As a musical apologist — and I am certainly more of an apologist than a critic — I often have ideas about how to get great music into the ears of more people. Once it’s in the ears, my hope is always that it somehow makes its way to the heart.
What I've never had was a desire to restrict music. Even in the case of the often vilified “gangster rap” I'm pretty laissez faire. I don’t think getting rid of what I consider to be bad music changes the people who are listening to said music. If somebody is going to “Wang Chung tonight” then they’re going to Wang Chung tonight. I can’t stop that. If there were no Wang Chung then they would probably "build a city on rock 'n' roll."
Symphony No. 2
As bad as "Everybody Wang Chung Tonight” is, it’s still better than no music. Right? We can all agree on that one.
According to the Huffington Post, we cannot all agree on that one.
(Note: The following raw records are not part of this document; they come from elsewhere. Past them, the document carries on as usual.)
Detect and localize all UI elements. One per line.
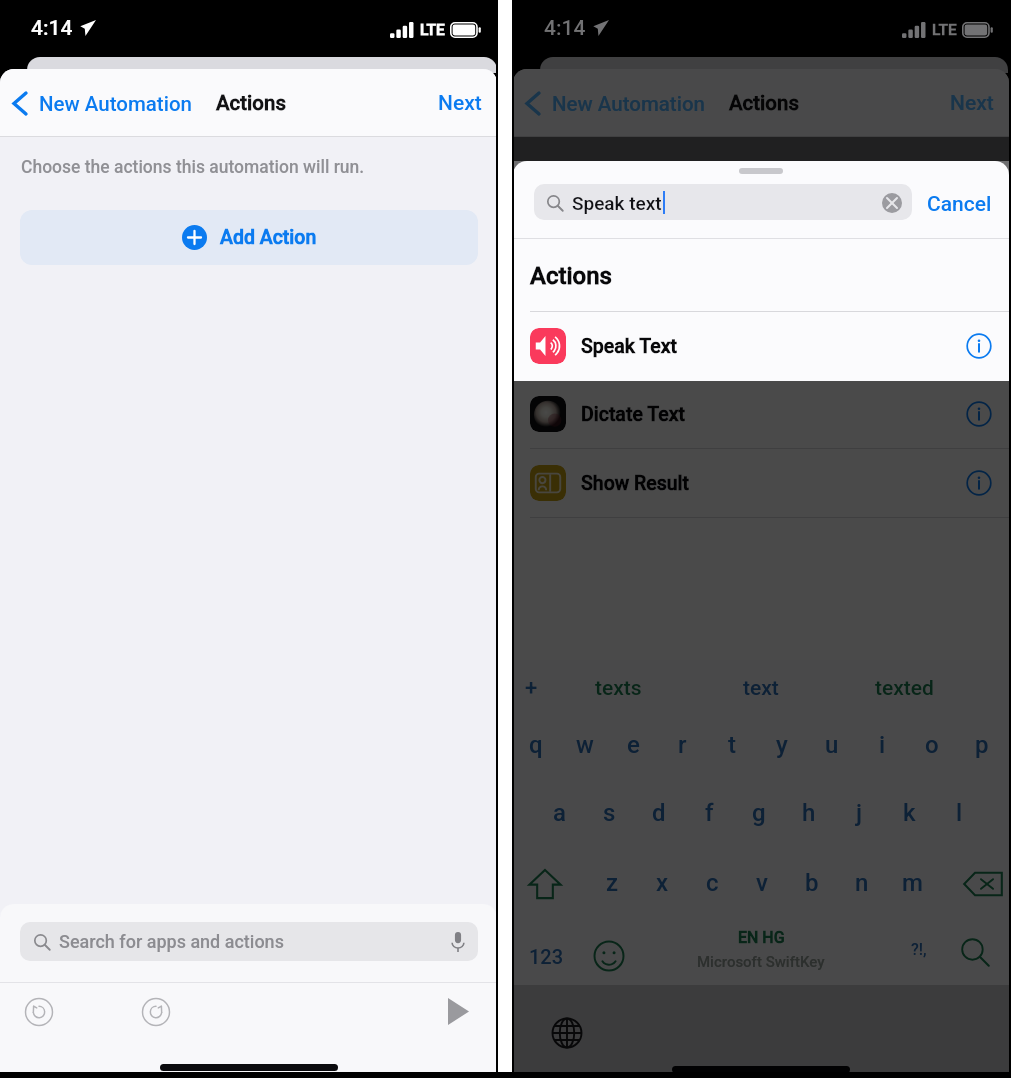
staticText: Choose the actions this automation will … bbox=[21, 157, 365, 178]
staticText: Speak text bbox=[572, 192, 662, 214]
button[interactable]: Clear search bbox=[882, 193, 902, 213]
button[interactable]: Redo bbox=[141, 997, 171, 1027]
button[interactable]: texted bbox=[856, 673, 952, 703]
staticText: New Automation bbox=[39, 92, 192, 116]
button[interactable]: z bbox=[587, 864, 637, 902]
button[interactable]: Info bbox=[966, 401, 992, 427]
staticText: b bbox=[805, 869, 819, 897]
button[interactable]: Shift bbox=[528, 868, 562, 900]
staticText: 4:14 bbox=[544, 16, 586, 41]
button[interactable]: x bbox=[637, 864, 687, 902]
staticText: v bbox=[756, 869, 768, 897]
staticText: texted bbox=[875, 676, 934, 701]
staticText: l bbox=[956, 799, 963, 827]
staticText: Speak Text bbox=[581, 335, 678, 358]
staticText: g bbox=[752, 799, 766, 827]
staticText: LTE bbox=[420, 21, 445, 39]
staticText: t bbox=[728, 731, 736, 759]
button[interactable]: text bbox=[721, 673, 801, 703]
staticText: a bbox=[553, 799, 566, 827]
button[interactable]: v bbox=[737, 864, 787, 902]
staticText: m bbox=[902, 869, 923, 897]
staticText: u bbox=[825, 731, 839, 759]
button[interactable]: y bbox=[757, 726, 807, 764]
button[interactable]: j bbox=[834, 794, 884, 832]
button[interactable]: Add Action bbox=[20, 210, 478, 265]
staticText: Search for apps and actions bbox=[59, 931, 284, 952]
button[interactable]: Info bbox=[966, 470, 992, 496]
button[interactable]: 123 bbox=[525, 940, 567, 972]
staticText: Actions bbox=[216, 91, 286, 115]
button[interactable]: Next bbox=[935, 83, 1009, 124]
staticText: p bbox=[975, 731, 989, 759]
button[interactable]: Search bbox=[959, 936, 991, 968]
button[interactable]: e bbox=[609, 726, 658, 764]
staticText: Add Action bbox=[220, 226, 317, 249]
button[interactable]: n bbox=[837, 864, 887, 902]
button[interactable]: b bbox=[787, 864, 837, 902]
button[interactable]: s bbox=[584, 794, 634, 832]
staticText: LTE bbox=[932, 21, 957, 39]
button[interactable]: New Automation bbox=[513, 91, 709, 116]
button[interactable]: Undo bbox=[24, 997, 54, 1027]
staticText: r bbox=[678, 731, 687, 759]
button[interactable]: texts bbox=[578, 673, 658, 703]
button[interactable]: Switch keyboard bbox=[551, 1017, 583, 1049]
button[interactable]: d bbox=[634, 794, 684, 832]
button[interactable]: ?!, bbox=[901, 934, 937, 964]
button[interactable]: f bbox=[684, 794, 734, 832]
staticText: n bbox=[855, 869, 869, 897]
staticText: i bbox=[879, 731, 886, 759]
staticText: Dictate Text bbox=[581, 403, 685, 426]
button[interactable]: Info bbox=[966, 333, 992, 359]
button[interactable]: Play bbox=[447, 998, 469, 1025]
button[interactable]: a bbox=[534, 794, 584, 832]
staticText: j bbox=[856, 799, 863, 827]
staticText: Show Result bbox=[581, 472, 690, 495]
staticText: Actions bbox=[530, 262, 612, 290]
button[interactable]: i bbox=[857, 726, 907, 764]
staticText: e bbox=[627, 731, 640, 759]
button[interactable]: p bbox=[957, 726, 1007, 764]
staticText: New Automation bbox=[552, 92, 705, 116]
button[interactable]: Speak text bbox=[534, 184, 912, 220]
staticText: Actions bbox=[729, 91, 799, 115]
staticText: 4:14 bbox=[31, 16, 73, 41]
staticText: d bbox=[652, 799, 666, 827]
button[interactable]: w bbox=[560, 726, 609, 764]
button[interactable]: Show Result bbox=[513, 449, 1009, 517]
staticText: Cancel bbox=[927, 192, 992, 217]
staticText: ?!, bbox=[911, 940, 927, 959]
staticText: f bbox=[705, 799, 714, 827]
button[interactable]: q bbox=[513, 726, 560, 764]
button[interactable]: + bbox=[516, 673, 546, 703]
button[interactable]: o bbox=[907, 726, 957, 764]
staticText: o bbox=[925, 731, 939, 759]
button[interactable]: t bbox=[707, 726, 757, 764]
staticText: texts bbox=[595, 676, 642, 701]
button[interactable]: r bbox=[658, 726, 707, 764]
staticText: EN HG bbox=[738, 928, 785, 947]
staticText: z bbox=[606, 869, 619, 897]
button[interactable]: Cancel bbox=[921, 186, 998, 223]
staticText: x bbox=[656, 869, 669, 897]
button[interactable]: Search for apps and actions bbox=[20, 922, 478, 961]
button[interactable]: u bbox=[807, 726, 857, 764]
button[interactable]: Speak Text bbox=[513, 312, 1009, 380]
button[interactable]: Next bbox=[423, 83, 497, 124]
button[interactable]: l bbox=[934, 794, 984, 832]
staticText: Microsoft SwiftKey bbox=[697, 953, 825, 971]
button[interactable]: h bbox=[784, 794, 834, 832]
button[interactable]: Backspace bbox=[963, 870, 1003, 898]
button[interactable]: c bbox=[687, 864, 737, 902]
button[interactable]: m bbox=[887, 864, 937, 902]
staticText: 123 bbox=[529, 945, 564, 968]
button[interactable]: New Automation bbox=[0, 91, 196, 116]
button[interactable]: Dictate Text bbox=[513, 380, 1009, 448]
button[interactable]: g bbox=[734, 794, 784, 832]
staticText: + bbox=[525, 675, 538, 701]
staticText: k bbox=[903, 799, 916, 827]
button[interactable]: k bbox=[884, 794, 934, 832]
button[interactable]: Emoji bbox=[593, 940, 625, 972]
staticText: w bbox=[576, 731, 594, 759]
In Britain there is a small but aggressive Islamic group trying to eradicate music in their school system. Apathy regarding classical music is bad enough, now we have to deal with active repression?
Religion and music have gone hand in hand for centuries with varying stipulations. Orthodox Judaism has some restrictions on instruments and gender when it comes to music. Protestant pop singer Amy Grant came from a sect of Christianity that banned all but vocal music. The trombone was once considered only for use in sacred music — until Beethoven’s Symphony No. 5.
"We Built This City"
However, all of these are still music. The aims of the British group, along with other jihadists mentioned in the Huffpost, is no music whatsoever because, “Music sows hypocrisy in the heart like water causes seeds to grow in soil.”
That little turn of phrase can be applied to anything. “Vitamin C sows hypocrisy in the heart like water causes seeds to grow in soil.” It’s ultimately nonsense, but as Stephen Colbert would say, it sounds “truthy.”
I’m proposing a counter measure to the jihadists. How about we increase our listening by 30 to 40 minutes everyday? I’m half joking because this anti-music movement doesn’t feel like a real threat, but it remains somewhat grotesque and in some areas, such as Mali and Somalia, the threat is real.
I’m listening to 45 minutes of a Glière symphony as a symbol of solidarity. Take that extremists.